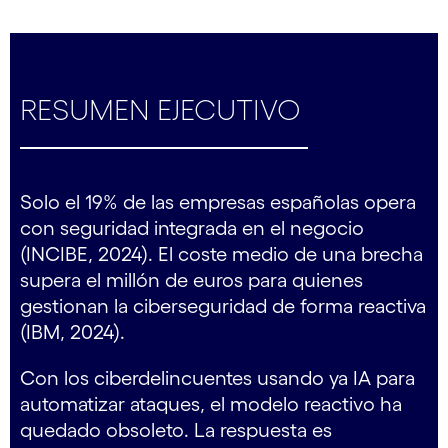
RESUMEN EJECUTIVO
Solo el 19% de las empresas españolas opera
con seguridad integrada en el negocio
(INCIBE, 2024). El coste medio de una brecha
supera el millón de euros para quienes
gestionan la ciberseguridad de forma reactiva
(IBM, 2024).
Con los ciberdelincuentes usando ya IA para
automatizar ataques, el modelo reactivo ha
quedado obsoleto. La respuesta es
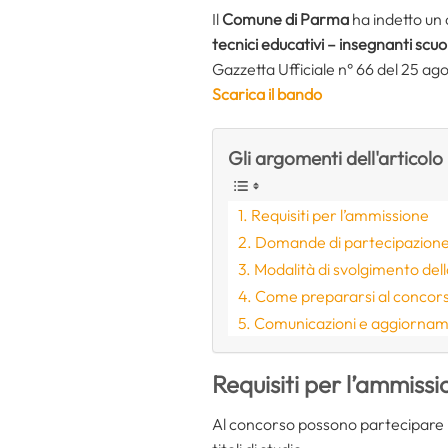
Il
Comune di Parma
ha indetto un 
tecnici educativi –
insegnanti scuo
Gazzetta Ufficiale n° 66 del 25 a
Scarica il bando
Gli argomenti dell'articolo
Requisiti per l’ammissione
Domande di partecipazion
Modalità di svolgimento dell
Come prepararsi al concorso
Comunicazioni e aggiorname
Requisiti per l’ammiss
Al concorso possono partecipare i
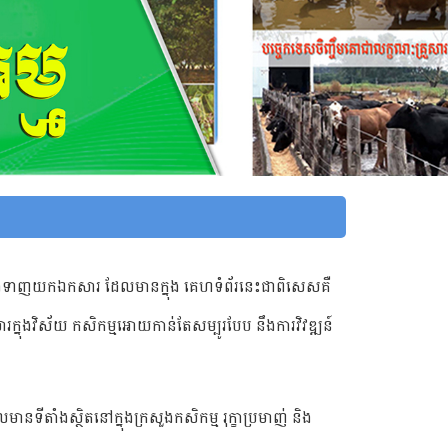
 និងទាញយកឯកសារ​ ដែលមានក្នុង គេហទំព័រនេះជាពិសេសគឺ
នុងវិស័យ កសិកម្មអោយកាន់តែសម្បូរបែប នឹងការវិវឌ្ឍន៍
មានទីតាំង​ស្ថិតនៅ​ក្នុង​ក្រសួងកសិកម្ម រុក្ខាប្រមាញ់ និង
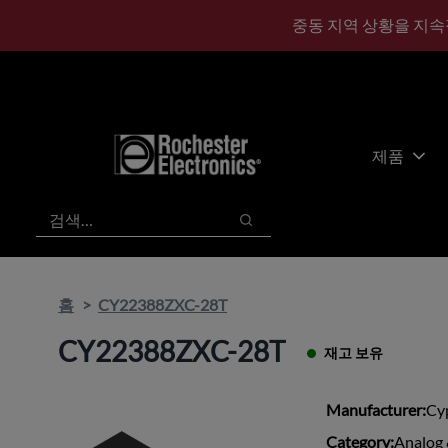
기
바
중동 지역 상황을 지속
본
닥
콘
글
텐
로
츠
건
건
너
너
뛰
제품
뛰
기
기
검색
검색
홈
CY22388ZXC-28T
CY22388ZXC-28T
재고 보유
Manufacturer:
Cy
Category:
Analog 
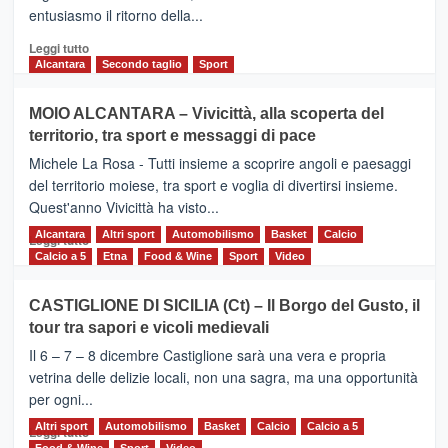
l’edizione
entusiasmo il ritorno della...
2026
Leggi
Leggi tutto
di
Alcantara
Secondo taglio
Sport
più
su
MOIO ALCANTARA – Vivicittà, alla scoperta del
Torna
territorio, tra sport e messaggi di pace
la
Supermaratona
Michele La Rosa - Tutti insieme a scoprire angoli e paesaggi
dell’Etna
del territorio moiese, tra sport e voglia di divertirsi insieme.
Quest'anno Vivicittà ha visto...
Alcantara
Leggi
Altri sport
Automobilismo
Basket
Calcio
Leggi tutto
di
Calcio a 5
Etna
Food & Wine
Sport
Video
più
su
CASTIGLIONE DI SICILIA (Ct) – Il Borgo del Gusto, il
MOIO
tour tra sapori e vicoli medievali
ALCANTARA
–
Il 6 – 7 – 8 dicembre Castiglione sarà una vera e propria
Vivicittà,
vetrina delle delizie locali, non una sagra, ma una opportunità
alla
per ogni...
scoperta
del
Altri sport
Leggi
Automobilismo
Basket
Calcio
Calcio a 5
Leggi tutto
territorio,
di
Food & Wine
Sport
Video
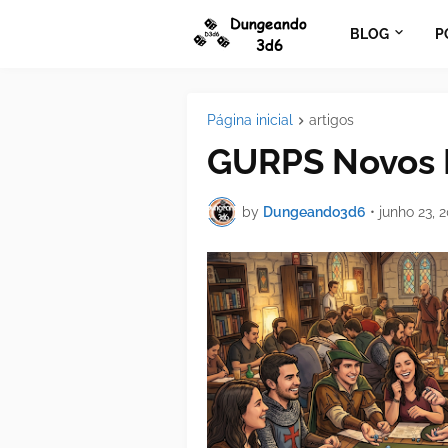
BLOG
P
Página inicial
artigos
GURPS Novos 
by
Dungeando3d6
•
junho 23, 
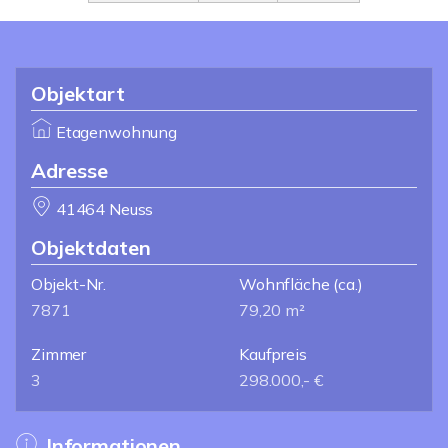
Objektart
Etagenwohnung
Adresse
41464 Neuss
Objektdaten
Objekt-Nr.
Wohnfläche
(ca.)
7871
79,20 m²
Zimmer
Kaufpreis
3
298.000,- €
Informationen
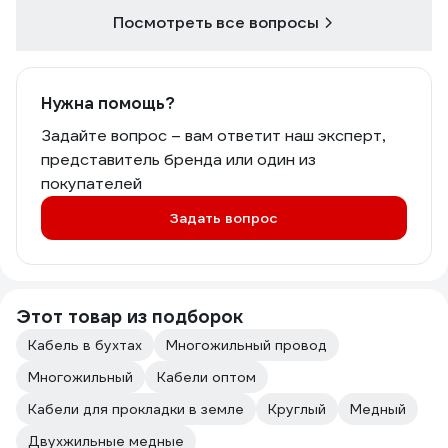
Посмотреть все вопросы
Нужна помощь?
Задайте вопрос – вам ответит наш эксперт,
представитель бренда или один из
покупателей
Задать вопрос
Этот товар из подборок
Кабель в бухтах
Многожильный провод
Многожильный
Кабели оптом
Кабели для прокладки в земле
Круглый
Медный
Двухжильные медные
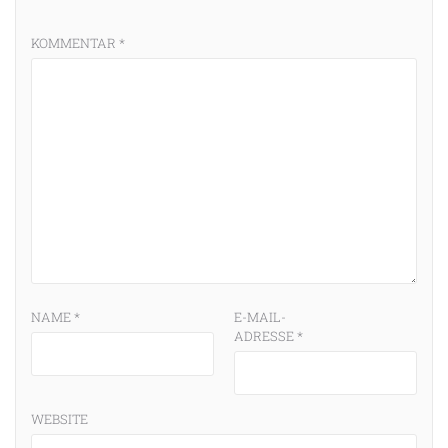
KOMMENTAR
*
NAME
*
E-MAIL-
ADRESSE
*
WEBSITE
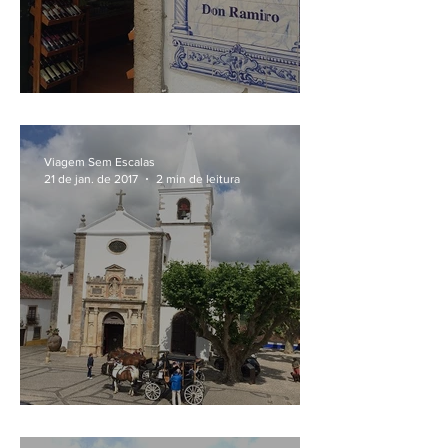
O licor de Óbidos
Viagem Sem Escalas
21 de jan. de 2017
2 min de leitura
As igrejas de Óbidos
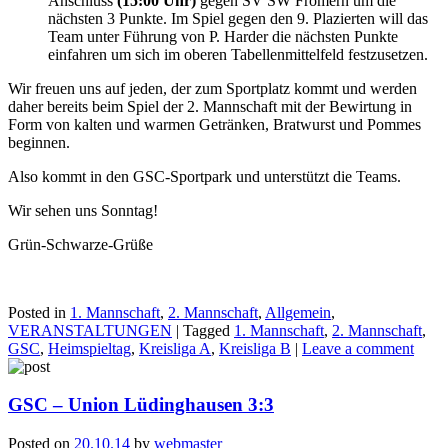
Anschluss
(15:00 Uhr)
gegen SV SW Frömern um die
nächsten 3 Punkte. Im Spiel gegen den 9. Plazierten will das
Team unter Führung von P. Harder die nächsten Punkte
einfahren um sich im oberen Tabellenmittelfeld festzusetzen.
Wir freuen uns auf jeden, der zum Sportplatz kommt und werden
daher bereits beim Spiel der 2. Mannschaft mit der Bewirtung in
Form von kalten und warmen Getränken, Bratwurst und Pommes
beginnen.
Also kommt in den GSC-Sportpark und unterstützt die Teams.
Wir sehen uns Sonntag!
Grün-Schwarze-Grüße
Posted in
1. Mannschaft
,
2. Mannschaft
,
Allgemein
,
VERANSTALTUNGEN
|
Tagged
1. Mannschaft
,
2. Mannschaft
,
GSC
,
Heimspieltag
,
Kreisliga A
,
Kreisliga B
|
Leave a comment
GSC – Union Lüdinghausen 3:3
Posted on
20.10.14
by
webmaster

◇ ◇ ◇

• **ASSIGNMENT**
Output only a verbatim copy of the lines spanning from the line that contains "nächsten 3 Punkte." to the end of the records above.

• **TASK SOLUTION**
nächsten 3 Punkte. Im Spiel gegen den 9. Plazierten will das
Team unter Führung von P. Harder die nächsten Punkte
einfahren um sich im oberen Tabellenmittelfeld festzusetzen.
Wir freuen uns auf jeden, der zum Sportplatz kommt und werden
daher bereits beim Spiel der 2. Mannschaft mit der Bewirtung in
Form von kalten und warmen Getränken, Bratwurst und Pommes
beginnen.
Also kommt in den GSC-Sportpark und unterstützt die Teams.
Wir sehen uns Sonntag!
Grün-Schwarze-Grüße
Posted in
1. Mannschaft
,
2. Mannschaft
,
Allgemein
,
VERANSTALTUNGEN
|
Tagged
1. Mannschaft
,
2. Mannschaft
,
GSC
,
Heimspieltag
,
Kreisliga A
,
Kreisliga B
|
Leave a comment
GSC – Union Lüdinghausen 3:3
Posted on
20.10.14
by
webmaster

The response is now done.